La adicción la acompañó hasta entrados los 2000. Después de dos décadas en Francia, donde grabó Voilà, un disco de clásicos franceses, la familia se instaló en Bangkok. Carlisle suele describirlo como un lugar "entre Disneylandia y el salvaje Oeste", un entorno frenético y budista al mismo tiempo. Es allí donde encontró un cierto equilibrio vital, entre mantras, yoga y pilates. Ella misma reconoce que el camino de salida de las drogas no fue solo el programa de doce pasos: fue también la disciplina diaria de la meditación. Fruto de ello no solo es la sobriedad, sino la belleza y la vitalidad de la que presume hoy.

Los mantras después de la tormenta

El nuevo disco es, en cierto modo, la antítesis de aquel pop ochentero que la encumbró. Carlisle versiona Reflections of My Life, de Marmalade, una canción que escuchó a los diez años y que hoy canta llorando, con medio siglo de pérdidas y amores a cuestas. Cierra así un círculo: la niña que soñaba ser cantante con su transistor en California, la estrella pop que se sintió impostora y la mujer que ahora acepta su voz y su vida como son. También versiona Superstar, Anyone Who Had a Heart y Everybody’s Talking, que conoció de cerca porque Harry Nilsson era cliente habitual del restaurante de su marido en Los Ángeles.
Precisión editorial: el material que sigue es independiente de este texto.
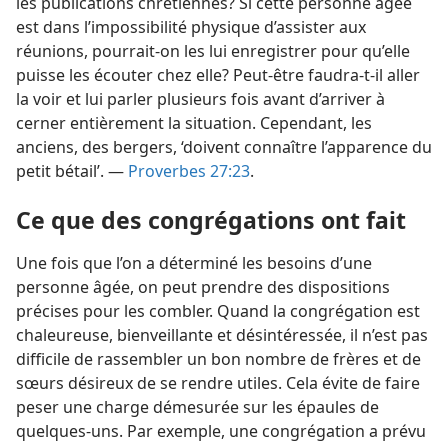
les publications chrétiennes? Si cette personne âgée
est dans l’impossibilité physique d’assister aux
réunions, pourrait-on les lui enregistrer pour qu’elle
puisse les écouter chez elle? Peut-être faudra-t-il aller
la voir et lui parler plusieurs fois avant d’arriver à
cerner entièrement la situation. Cependant, les
anciens, des bergers, ‘doivent connaître l’apparence du
petit bétail’. —
Proverbes 27:23
.
Ce que des congrégations ont fait
Une fois que l’on a déterminé les besoins d’une
personne âgée, on peut prendre des dispositions
précises pour les combler. Quand la congrégation est
chaleureuse, bienveillante et désintéressée, il n’est pas
difficile de rassembler un bon nombre de frères et de
sœurs désireux de se rendre utiles. Cela évite de faire
peser une charge démesurée sur les épaules de
quelques-uns. Par exemple, une congrégation a prévu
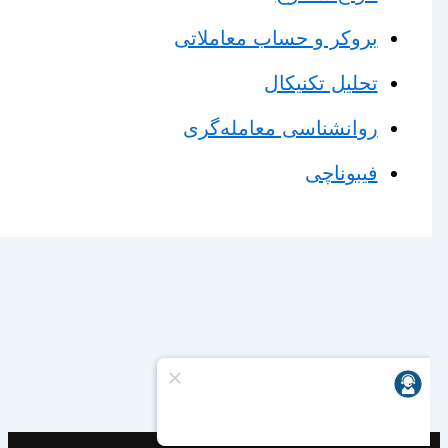
بروکر و حساب معاملاتی
تحلیل تکنیکال
روانشناسی معامله‌گری
فیبوناچی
La otra cara del retorno está en los escenarios. Carlisle ha presentado su disco en escenarios de Norteamérica y Europa, y se dejó ver en el último Coachella con The Go-Go’s, donde Billie Joe Armstrong de Green Day se subió al escenario para tocar con ellas Head Over Heels. Carlisle, descalza, terminó con los pies llenos de ampollas tras bailar sobre un escenario ardiente. La gira con Take That en 2026, más que un revival, es la confirmación de que Carlisle ha sabido convertir su biografía en un repertorio. Desde la chica punk de Los Ángeles hasta la diva de los 80, la expatriada francesa, la yogui tailandesa y la madre activista: cada papel es parte de una misma historia. La de una impostora que al fin ha dejado de serlo.